Dépasse les attentes, réduit l’exposition à la Russie

UBS a dépassé les attentes pour le premier trimestre 2022 et a déclaré avoir encore réduit son exposition à la Russie.

La banque suisse a annoncé mardi un bénéfice net attribuable aux actionnaires de 2,136 milliards de dollars, supérieur aux prévisions compilées par la banque de 1,79 milliard de dollars.

Il marque une hausse de 17 % par rapport aux 1,82 $ déclarés pour la même période de 2021 et fait suite à une baisse du bénéfice net trimestriel à 1,35 milliard de dollars à la fin de l’année.

La banque a précédemment décrit son exposition au risque de marché vis-à-vis de la Russie comme “limitée” et a déclaré mardi qu’elle avait réduit son exposition à 0,4 milliard de dollars au 31 mars, contre 0,6 milliard de dollars fin 2021.
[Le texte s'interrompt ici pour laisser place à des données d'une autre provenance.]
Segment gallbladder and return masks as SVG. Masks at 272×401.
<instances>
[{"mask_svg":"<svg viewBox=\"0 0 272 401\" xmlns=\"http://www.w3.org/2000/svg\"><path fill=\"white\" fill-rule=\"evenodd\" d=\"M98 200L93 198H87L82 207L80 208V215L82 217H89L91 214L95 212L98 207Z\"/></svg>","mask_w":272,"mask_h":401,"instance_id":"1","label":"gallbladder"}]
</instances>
En outre, il a déclaré qu’il n’avait aucune exposition matérielle à l’Ukraine ou à la Biélorussie et qu’il ne menait aucune nouvelle activité en Russie ou avec des clients basés en Russie.
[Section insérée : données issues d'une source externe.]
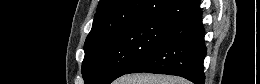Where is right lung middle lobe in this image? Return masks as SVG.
<instances>
[{"instance_id":"dd1d6c3e","label":"right lung middle lobe","mask_w":260,"mask_h":84,"mask_svg":"<svg viewBox=\"0 0 260 84\" xmlns=\"http://www.w3.org/2000/svg\"><path fill=\"white\" fill-rule=\"evenodd\" d=\"M173 24L142 21L107 32L85 43L82 74L85 84H108L146 56Z\"/></svg>"}]
</instances>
“Des facteurs macroéconomiques, géopolitiques et de marché ont créé un niveau élevé d’incertitude au premier trimestre, avec l’invasion de l’Ukraine par la Russie, les restrictions et les blocages liés au COVID, une volatilité plus élevée, des perspectives de croissance économique plus faibles et des inquiétudes concernant une inflation plus élevée et la réponse de la politique monétaire. “, a déclaré la banque dans un communiqué mardi.
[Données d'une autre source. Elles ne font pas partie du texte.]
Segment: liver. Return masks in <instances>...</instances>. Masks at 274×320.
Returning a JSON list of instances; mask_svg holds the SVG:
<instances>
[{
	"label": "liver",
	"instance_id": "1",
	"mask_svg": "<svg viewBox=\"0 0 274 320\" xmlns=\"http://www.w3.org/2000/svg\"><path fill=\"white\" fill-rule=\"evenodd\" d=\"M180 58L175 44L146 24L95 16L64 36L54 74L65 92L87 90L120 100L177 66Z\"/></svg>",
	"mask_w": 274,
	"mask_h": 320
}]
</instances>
FABRICE COFFRINI | AFP | Getty Images

S’adressant à Geoff Cutmore de CNBC mardi, le PDG d’UBS, Ralph Hamers, a déclaré: “C’est assez imprévisible là-bas.”

Voici quelques autres indicateurs clés pour le trimestre :

  • Le bénéfice d’exploitation s’est établi à 9,36 milliards de dollars, contre 8,71 milliards de dollars il y a un an.
  • Le rendement des capitaux propres tangibles, une mesure de la rentabilité, s’est établi à 16 %, contre 14 % il y a un an.
  • Le ratio CET 1, mesure de la solvabilité des banques, était de 14,3 %, contre 15 % fin 2021.

Les actions de la société sont stables pour l’année jusqu’à présent.

La BCE est “un peu en retard”

Une incertitude clé à l’horizon est la façon dont les banques centrales réagiront à une inflation plus élevée – et cela peut avoir des conséquences directes sur la performance des banques.

“La BCE examinera de près ce que [U.S. Federal Reserve] fait et la Fed est en avance sur la BCE. Mais aussi, [it’s] un peu tard, soyons honnêtes. Donc, la BCE est également un peu en retard, car elle ne veut pas … être plus rapide que la Fed”, a déclaré Hamers à CNBC.

La Banque centrale européenne a annoncé qu’elle mettrait fin à son programme d’achats d’actifs en juin, mais n’a pas encore donné de calendrier précis quant au moment où elle pourrait augmenter les taux d’intérêt.

“Nous nous attendons à ce qu’il y ait une première hausse des taux vers la fin de l’année du côté de la BCE”, a déclaré Hamers.

Un autre problème auquel l’économie européenne est confrontée est de savoir si la guerre en Ukraine l’entraînera dans la récession. Les dirigeants européens ont imposé des sanctions sévères à la Russie et envisagent de nouvelles mesures pour punir le Kremlin, y compris une éventuelle interdiction des importations de pétrole.

Lorsqu’on lui a demandé si les sanctions contre le pétrole et le gaz naturel contre la Russie pourraient présenter un risque pour l’Europe, Hamers a déclaré: “Du pétrole russe, pas tellement, du gaz russe, c’est différent – un défi beaucoup plus grand et c’est vraiment parce qu’une grande partie[s] des industries dépendent du gaz comme matière première de base pour fabriquer leur produit… c’est donc ce qui pourrait causer un effet de second ordre spécifiquement dans l’économie européenne.”